Stored data entries
━━━━━━

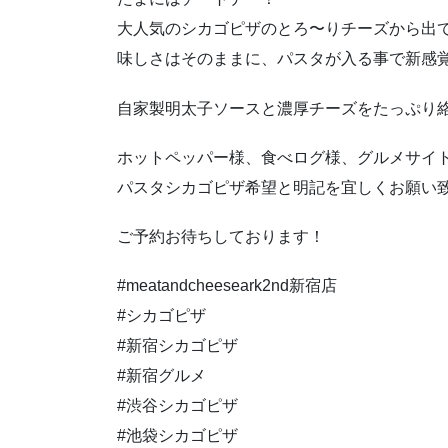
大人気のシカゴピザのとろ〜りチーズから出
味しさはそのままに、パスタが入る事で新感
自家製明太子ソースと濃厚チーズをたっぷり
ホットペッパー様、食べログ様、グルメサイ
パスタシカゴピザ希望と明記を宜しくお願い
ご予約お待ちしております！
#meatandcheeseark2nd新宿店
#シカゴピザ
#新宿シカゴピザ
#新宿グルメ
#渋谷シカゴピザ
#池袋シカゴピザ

━━━━━━

== REQUIRED ACTION ==
Give back all the data exactly, minus pictures.

== EXPECTED OUTPUT ==
大人気のシカゴピザのとろ〜りチーズから出
味しさはそのままに、パスタが入る事で新感
自家製明太子ソースと濃厚チーズをたっぷり
ホットペッパー様、食べログ様、グルメサイ
パスタシカゴピザ希望と明記を宜しくお願い
ご予約お待ちしております！
#meatandcheeseark2nd新宿店
#シカゴピザ
#新宿シカゴピザ
#新宿グルメ
#渋谷シカゴピザ
#池袋シカゴピザ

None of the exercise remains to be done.